Setting up in all-acoustic mode, in front of the actual stage, this pair were louder than most amplified combos, mostly set to 11 on the throttle-dial. It was more of a throttling of throats than an engine-rev. The dominant character was violent free jazz, with Renema most frightening on his baritone horn, but still highly worrying on alto.

Cheeks puffed to Dizzy extent, he circular-gulped vast stores of air to fuel ragged blasts of abstract gristle-gobbets. Neilson was more varied, storming with full volume-power, but also balancing multiple accents and tones as he danced around his skins. Renema anticipated a changeover from alto to baritone, kneeling with his bigger horn balanced on the floor, at the ready, teasing the gathering as he telegraphed a swift re-planting of his lips.

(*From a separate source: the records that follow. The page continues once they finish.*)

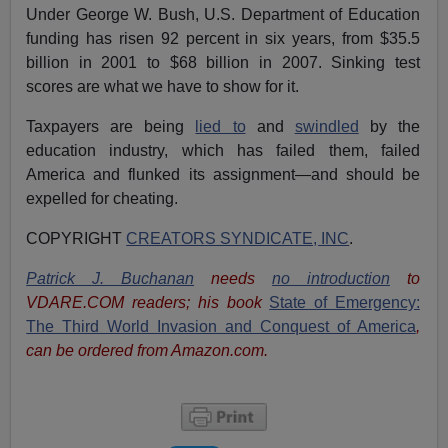
Under George W. Bush, U.S. Department of Education
funding has risen 92 percent in six years, from $35.5
billion in 2001 to $68 billion in 2007. Sinking test
scores are what we have to show for it.
Taxpayers are being
lied to
and
swindled
by the
education industry, which has failed them, failed
America and flunked its assignment—and should be
expelled for cheating.
COPYRIGHT
CREATORS SYNDICATE, INC
.
Patrick J. Buchanan
needs
no introduction
to
VDARE.COM readers; his book
State of Emergency:
The Third World Invasion and Conquest of America
,
can be ordered from Amazon.com.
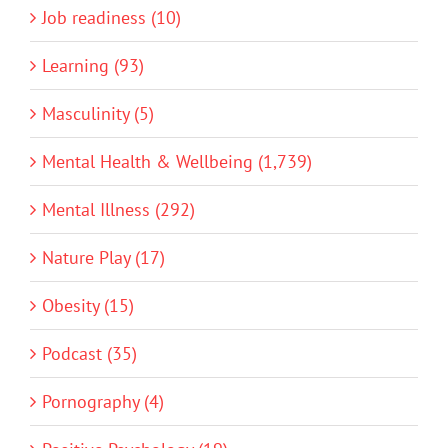
Job readiness (10)
Learning (93)
Masculinity (5)
Mental Health & Wellbeing (1,739)
Mental Illness (292)
Nature Play (17)
Obesity (15)
Podcast (35)
Pornography (4)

It looked for a moment like he was going to blow both at once, Roland Kirk-style. Neilson called out a high vocal moan, almost embracing that of the saxophone, before inserting a small plastic birdcall pipe, chirping for a space, drooling, then hurling it at the front table-rows.

Death Shanties played for 35 minutes, and cleared the air to maximum extent. After the set, your scribe overheard Neilson telling a couple of punters how he wraps his baritone in his underwear, then shoves it in his rucksack for the journey home, and could he leave it lying on the table next to theirs, until gig’s end.

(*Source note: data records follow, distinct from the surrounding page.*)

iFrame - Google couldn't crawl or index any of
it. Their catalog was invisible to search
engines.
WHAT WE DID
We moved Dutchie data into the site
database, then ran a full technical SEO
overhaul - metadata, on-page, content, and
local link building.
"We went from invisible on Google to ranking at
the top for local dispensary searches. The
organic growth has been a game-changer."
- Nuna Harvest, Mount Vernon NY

Vibracathedral Orchestra are heading towards their twentieth anniversary, a Leeds collective with their minds set on the heart of the shamanic drone. In this case, they were a quintet, with guitars being the most popular instrument, although multi-instrumentalism was looming, with additional attention given to percussion, electronics, vocal effects and the odd appearance of violin.

The identities of the players are difficult to nail down, but founder kingpin Michael Flower was to the rear, mostly thrumming laid-flat strings or conventional guitar. Neil Campbell was also present, the only player without a guitar, rummaging around with his collection of wiry electronics boxes, rattling goblet drum and throwing stadium rock poses whilst strafing his violin to ear-chafing ends.

As perhaps expected, their extended piece unfolded with layers of steady texture, ritualistically inclined, and building to a resounding peak around halfway, as the frontal multi-instrumentalist picked up his guitar and started to shape a purposeful riff which imparted a transfixing momentum. This was the point where the other players were simultaneously fuelled, and the inherent factors connected. Suddenly, all the energies were released.